Estamos por llegar a los tres años de este proyecto 4T encabezado por el Presidente López Obrador. ¿Es hora que el presidente de un “manotazo” sobre la mesa que sitúe a cada quién en su lugar? ¿O se debe seguir dando trato de demócratas a quienes son meros golpistas blandos?

Los opositores al proyecto lopezobradorista han intentado bloquear todas las obras púbicas, propuestas, leyes y programas que el gobierno –electo por una mayoría superior al 53% representada en más de 30 millones de votos, ganando con votaciones hasta del 79% en algunos estados y siendo primera fuerza política en casi la totalidad de los estados– ha presentado.

Con el margen de acción que el triunfo de Morena y sus aliados obtuvo, se ha podido hacer cantidad de cosas: en obra pública destaca la construcción del nuevo aeropuerto (cancelando el elefante blanco en Texcoco), el tren maya y la refinería de Dos Bocas;  se ha construido un nuevo entramado legal con más de 60 reformas constitucionales y cambios en leyes; tenemos al primer presidente en 80 años que privilegia la atención a grupos históricamente olvidados a través de programas de becas, pensiones, subsidios, proyectos de empleo temporal; créditos financieros y precios de garantía para campesinos; respecto a la economía se firmó la renovación del TMEC y los acuerdos paralelos, las finanzas atienden responsablemente las variables macroeconómicas: valor del peso, inflación y e inversión extranjera directa; ante la epidemia de COVID y frente a un sistema de salud devastado por los gobiernos anteriores se procuró una respuesta rápida para construir y habilitar hospitales, aumentar las camas disponibles y comprar equipos médicos y se logró negociar con los fabricantes de vacunas las cantidades necesarias para cubrir a toda la población.

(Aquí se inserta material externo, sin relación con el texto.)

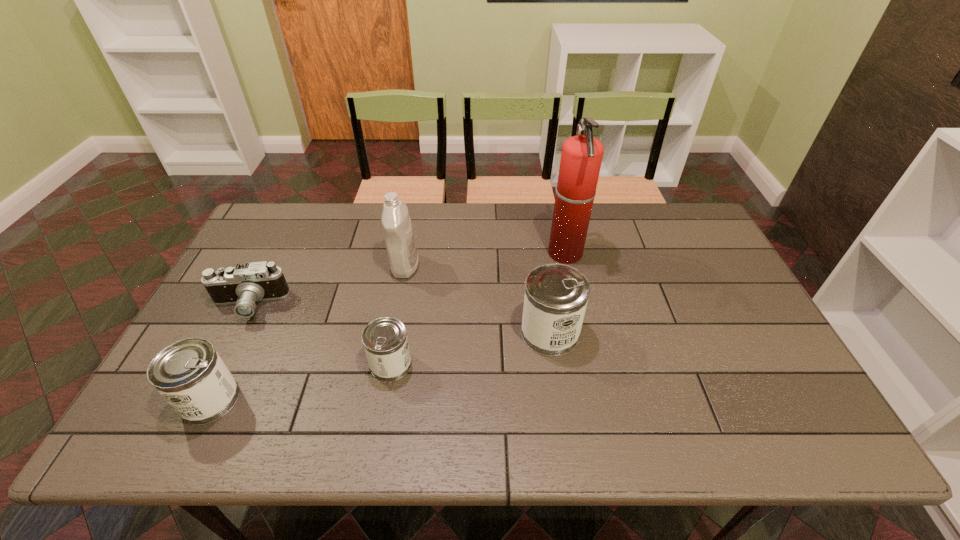 Please point a free position for a can on the right. Please provide its 2D coordinates. Your answer should be formatted as a tuple, i.e. [(x, y)], where the tuple contains the x and y coordinates of a point satisfying the conditions above.

[(690, 305)]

Pero sin duda alguna, la cereza del pastel, es el frontal ataque a la corrupción que se lleva a cabo, nombres como Lozoya, Duarte, Ancira, Collado, García Luna, Medina Mora, Torres López. Herrera Pegueros, Lastiri, Elías Beltrán, Karime Macías, Romero Deschamps, Zerón de Lucio, son apenas algunos de los investigados, encarcelados, perseguidos o fugados. Esto acompañado de fondos congelados a través de la UIF en miles de cuentas bancarias por miles de millones de pesos y de dólares.

Y sin embargo…

¿El ritmo que se lleva en la gestión de gobierno será suficiente para lograr un modelo irreversible que impida volver a prácticas del pasado que saquearon los recursos del país y que aumentaron las enormes desigualdades? En este momento aún es incierto, no se ve tan claro cuando todas las decisiones del ejecutivo se ven frenadas, o por lo menos retrasadas, por disposiciones de jueces a modo, que amparan a todos los que se dicen afectados por el nuevo rumbo del país, decenas, cientos de amparos:

Los empresarios que se niegan a pagar impuestos lo siguen intentando, los monopolios entre empresas que se coluden para aumentar precios de medicinas y de gas encuentran los mecanismos para seguir haciéndolo, los concesionarios siguen encareciendo sus tarifas en base a contratos leoninos firmados en gobiernos pasados. 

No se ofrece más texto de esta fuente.